Aïkido et histoire des arts martiaux. Une perspective

En 2002, je m’étais lancé dans une série d’essais consacrés à l’histoire de l’aïkido. Ils laissent aujourd’hui beaucoup à désirer, tant sur la documentation que sur certaines analyses. N’ayant toutefois pas le temps de les reprendre, je les republie tels quels, et tels qu’on peut, dix ans après, les trouver sur le site du Paris Aïkido Club.

Le but de cette page est de replacer l’Aïkido, art martial japonais relativement récent, dans l’histoire générale des arts martiaux. Il ne s’agit donc pas d’un pur historique, mais d’une réflexion sur ce que l’histoire des arts martiaux peut apporter au pratiquant actuel.

De l’art de tuer à la non-violence, origine et apport de l’Aïkido

L’Aïkido, Voie de l’Harmonie des Énergies, nous dit-on. Mais aussi un art martial orienté vers la non-violence. On peut, à juste titre, souligner à la fois sa dimension d’héritage traditionnel et sa modernité. Toutes ces idées sont sans doute justes, mais leur abondance cache une obscurité centrale: comment un art martial, un art de guerre, peut-il prétendre être un art de paix ? Il semble étrange de penser qu’il existe un chemin qui conduise à la paix par un raffinement des tecnhiques de guerre.

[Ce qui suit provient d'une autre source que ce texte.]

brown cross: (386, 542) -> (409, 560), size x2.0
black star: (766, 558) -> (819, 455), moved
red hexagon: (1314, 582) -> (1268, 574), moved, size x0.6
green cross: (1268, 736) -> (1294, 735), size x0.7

L’Aïkido, pourtant, est l’héritier de nombreuses techniques de combat, qui sont des arts de tuer. Que votre idée soit toujours de pourfendre l’adversaire écrit Miyamoto Musashi au XVIIe siècle. Dès lors, parler d’art martial non violent a-t-il un sens ? Il semble que oui: «budo» que nous traduisons par «art martial» peut aussi se traduire «manière d’arrêter le sabre» (1), c’est-à-dire d’éviter l’affrontement. En art martial, l’affrontement est déjà une défaite. Faire la démonstration de son art de tuer un acte humiliant, qui montre qu’on n’a pas su faire comprendre à l’agresseur qu’il faisait une erreur.

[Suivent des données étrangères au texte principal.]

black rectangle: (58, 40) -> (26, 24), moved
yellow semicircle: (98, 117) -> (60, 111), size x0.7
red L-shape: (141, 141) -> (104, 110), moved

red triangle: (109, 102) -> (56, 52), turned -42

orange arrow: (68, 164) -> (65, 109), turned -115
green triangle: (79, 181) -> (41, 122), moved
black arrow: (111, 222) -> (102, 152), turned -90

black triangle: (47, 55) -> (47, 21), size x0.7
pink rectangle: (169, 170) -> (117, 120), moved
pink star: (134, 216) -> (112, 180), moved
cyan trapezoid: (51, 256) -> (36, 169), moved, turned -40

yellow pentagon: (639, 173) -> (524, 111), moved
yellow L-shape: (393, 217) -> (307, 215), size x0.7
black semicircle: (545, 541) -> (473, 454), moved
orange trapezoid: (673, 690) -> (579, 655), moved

Dans l’idéal des arts martiaux, ce qu’on doit anéantir, ce n’est pas l’agresseur, mais la volonté agressive, celle qui conduit au combat. Il s’agit d’abord de notre propre agressivité, mais surtout de celle de l’adversaire potentiel. On peut certes détruire l’agressivité en détruisant l’agresseur. Mais est-il nécessaire d’aller jusque-là ? Telle est donc la problématique des arts martiaux qui a été transmise à l’Aïkido: est-ce possible de détruire l’agressivité de l’autre sans le détruire lui ?

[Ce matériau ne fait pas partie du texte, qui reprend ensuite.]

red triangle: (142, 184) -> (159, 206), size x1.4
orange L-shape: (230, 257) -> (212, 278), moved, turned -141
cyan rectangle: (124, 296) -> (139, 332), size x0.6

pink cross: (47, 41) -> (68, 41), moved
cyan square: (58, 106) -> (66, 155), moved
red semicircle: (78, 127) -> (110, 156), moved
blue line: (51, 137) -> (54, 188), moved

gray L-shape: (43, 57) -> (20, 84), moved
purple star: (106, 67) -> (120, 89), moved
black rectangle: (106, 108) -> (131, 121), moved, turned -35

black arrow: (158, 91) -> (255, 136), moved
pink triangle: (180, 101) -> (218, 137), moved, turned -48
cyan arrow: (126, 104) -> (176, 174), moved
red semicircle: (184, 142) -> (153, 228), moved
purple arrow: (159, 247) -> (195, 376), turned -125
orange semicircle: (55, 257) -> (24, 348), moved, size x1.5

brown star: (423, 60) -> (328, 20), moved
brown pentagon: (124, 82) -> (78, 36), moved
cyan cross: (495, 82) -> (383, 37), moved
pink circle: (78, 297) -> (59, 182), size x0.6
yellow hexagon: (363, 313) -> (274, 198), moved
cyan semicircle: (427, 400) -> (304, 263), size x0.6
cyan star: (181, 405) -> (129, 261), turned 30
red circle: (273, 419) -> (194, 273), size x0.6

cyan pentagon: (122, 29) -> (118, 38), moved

Une solution à ce problème est l’Aïkido. Mais l’Aïkido ne s’explique pas seul, et la pratique est parfois lente à livrer ses réponses. C’est pourquoi je vous propose de remonter le temps, et de suivre l’histoire des techniques de combat orientales, principalement chinoises et japonaises, et leur transformation en arts martiaux, pour mieux comprendre ce que l’Aïkido hérite et ce qu’il apporte à cette histoire, qui cherche la paix par la préparation au conflit.

On s’accorde à penser que les arts martiaux orientaux, entendus comme des techniques martiales porteuses d’un enseignement dépassant le simple combat sont nées en Chine. C’est donc là que je commencerait mon enquête, il y a bien longtemps, dans Au commencement était la Chine.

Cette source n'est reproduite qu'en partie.